(A)cross the years…

I’ve had a full week of organizing (as it were), my new digs and getting used to the subtle (yet useful), paranoia that is part of urban life. When I was young and closer to life on The Street or The Block I was always confident and felt I could prevail in most situations, which, by the way, was an erroneous view that persisted despite evidence to the contrary. I had my ass handed to me on more than several occasions. Nevertheless, I was mostly too deluded to see that confidence may not be all that it is cracked up to be. So, I blundered, and with huge amounts of luck and residual good merit I managed to reach what I now consider, fairly, to be old age.

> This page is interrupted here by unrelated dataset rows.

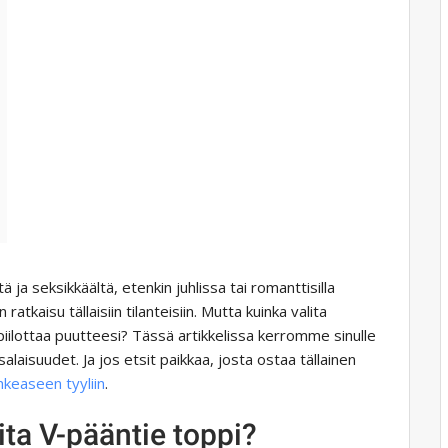
 ja seksikkäältä, etenkin juhlissa tai romanttisilla
 ratkaisu tällaisiin tilanteisiin. Mutta kuinka valita
 piilottaa puutteesi? Tässä artikkelissa kerromme sinulle
laisuudet. Ja jos etsit paikkaa, josta ostaa tällainen
hkeaseen tyyliin
.
lita V-pääntie toppi?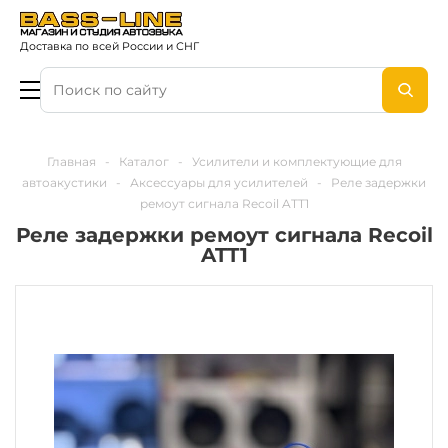
Доставка по всей России и СНГ
Главная
-
Каталог
-
Усилители и комплектующие для
автоакустики
-
Аксессуары для усилителей
-
Реле задержки
ремоут сигнала Recoil ATT1
Реле задержки ремоут сигнала Recoil
ATT1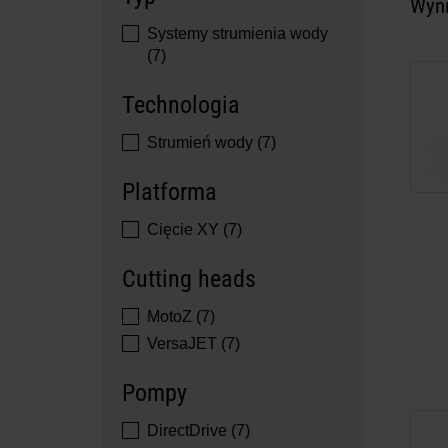
Wyn
Systemy strumienia wody
(7)
Technologia
Strumień wody (7)
Platforma
Cięcie XY (7)
Cutting heads
MotoZ (7)
VersaJET (7)
Pompy
DirectDrive (7)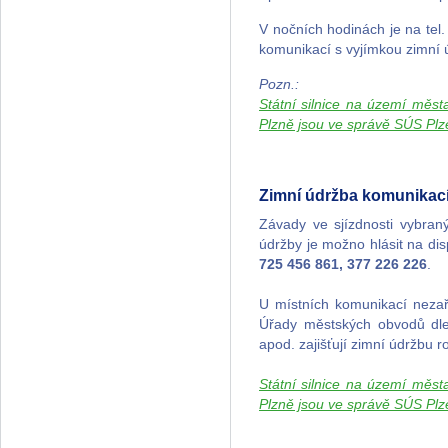
V nočních hodinách je na tel
komunikací s vyjímkou zimní 
Pozn.:
Státní silnice na území měs
Plzně jsou ve správě SÚS Plz
Zimní údržba komunikac
Závady ve sjízdnosti vybra
údržby je možno hlásit na di
725 456 861, 377 226 226
.
U místních komunikací nez
Úřady městských obvodů dle 
apod. zajišťují zimní údržbu
Státní silnice na území měs
Plzně jsou ve správě SÚS Plz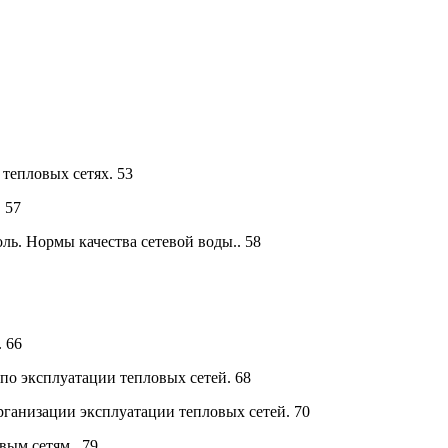
тепловых сетях. 53
 57
ь. Нормы качества сетевой воды.. 58
 66
о эксплуатации тепловых сетей. 68
ганизации эксплуатации тепловых сетей. 70
вым сетям.. 79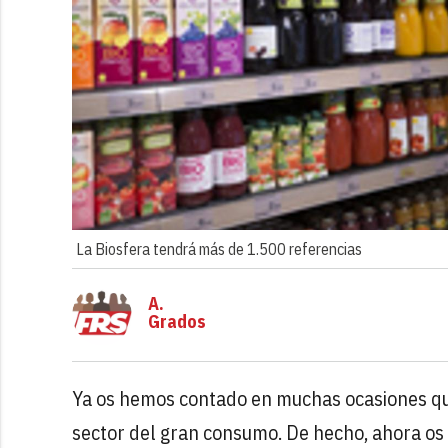
La Biosfera tendrá más de 1.500 referencias
A.
Grados
Ya os hemos contado en muchas ocasiones q
sector del gran consumo. De hecho, ahora o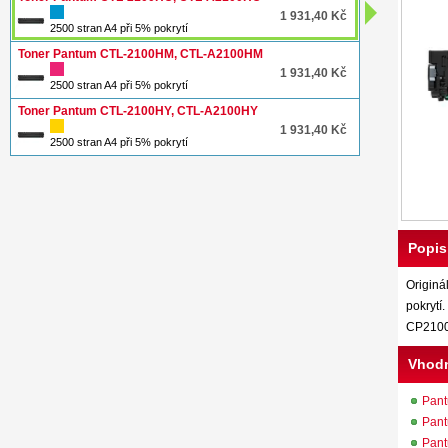
1 931,40 Kč
2500 stran A4 při 5% pokrytí
Toner Pantum CTL-2100HM, CTL-A2100HM
1 931,40 Kč
2500 stran A4 při 5% pokrytí
Toner Pantum CTL-2100HY, CTL-A2100HY
1 931,40 Kč
2500 stran A4 při 5% pokrytí
Popis
Originá
pokryt
CP210
Vhodn
Pan
Pan
Pan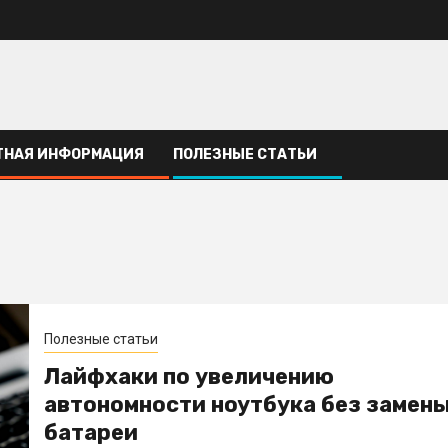
ТНАЯ ИНФОРМАЦИЯ
ПОЛЕЗНЫЕ СТАТЬИ
Полезные статьи
Лайфхаки по увеличению
автономности ноутбука без замен
батареи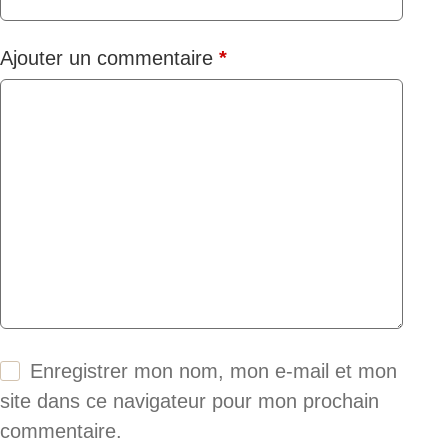
Ajouter un commentaire
*
Enregistrer mon nom, mon e-mail et mon
site dans ce navigateur pour mon prochain
commentaire.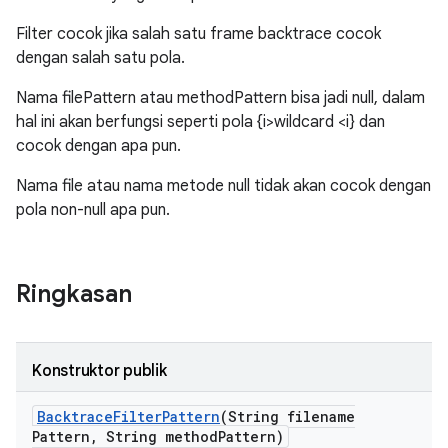
Filter cocok jika salah satu frame backtrace cocok
dengan salah satu pola.
Nama filePattern atau methodPattern bisa jadi null, dalam
hal ini akan berfungsi seperti pola {i>wildcard <i} dan
cocok dengan apa pun.
Nama file atau nama metode null tidak akan cocok dengan
pola non-null apa pun.
Ringkasan
Konstruktor publik
Backtrace
Filter
Pattern
(String filename
Pattern
,
String method
Pattern)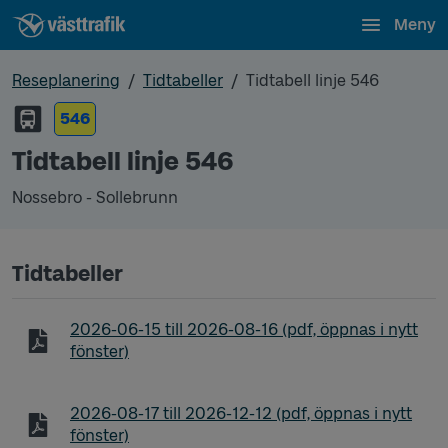
Meny
Reseplanering
Tidtabeller
Tidtabell linje 546
546
Tidtabell linje 546
Nossebro - Sollebrunn
Tidtabeller
Tidtabell linje 546 Nossebro - Sollebrunn
2026-06-15
till
2026-08-16
(pdf, öppnas i nytt
fönster)
Tidtabell linje 546 Nossebro - Sollebrunn
2026-08-17
till
2026-12-12
(pdf, öppnas i nytt
fönster)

Still, still; I strut a little when I walk past young men who are as I was when I was a street guy. Which I might as well differentiate from a street person. A street guy, is a young boy/man who knows the ways of the underclass and aspires to learn the ways of the middle and upper classes so that he can bring that street knowledge to bear, in a mistaken and often fruitless attempt to “get over” on the denizens of the country club. What the street guy has to find out at some point is that the denizens of the CC’s all come from families that were started by some ancestor who was a street guy and basically wrote the rule book for “becoming” . Not getting over.

A street “person” is one who has lost all the battles to become, or get over. This is one who has given in to the blandishments that fun and high times offered and now has the sinking (literal) feeling that things will only get worse. And, they do.

I’ve had the good fortune to be in all three places, and survived them all.

I went over to Napa Last night and went to a meeting at the place that the big change in my life began. The place where I first got sober and clean. When I went there over 31 years ago I was a real wreck. I could not think a straight thought. I could not look beyond my own cynicism wrapped in fear. But, one day at a time, incrementally and ever so slowly, I began to change. Until I became the paragon of virtue that I am today. Until I had enough time and distance from that earlier version to see that I was not really changing so much as learning to not act so much on my impulses. Many are still very much in place and accessible, but pretty withered from disuse (hmmmmm).

Anyhooo; my experience is that basically I act different and I  didn’t sense that until I was back in a more “urban” environment and I could see some old thought habits crop up. A sixty-seven year old coot “Bustin’ on down the street like a stone diddley-bop”, as we used to say… It is amusing, and I suspect provides a chuckle or two for any modern diddley-bops who happen to see this old ghost reliving an old delusion.

Life is wonderful, but we don’t have to keep repeating everything and sometimes we can just grin and shake our heads and realize that old fools are usually the result of being young fools.

Being a fool, young or old is not necessarily a bad thing. If you learn from it, and, live through it.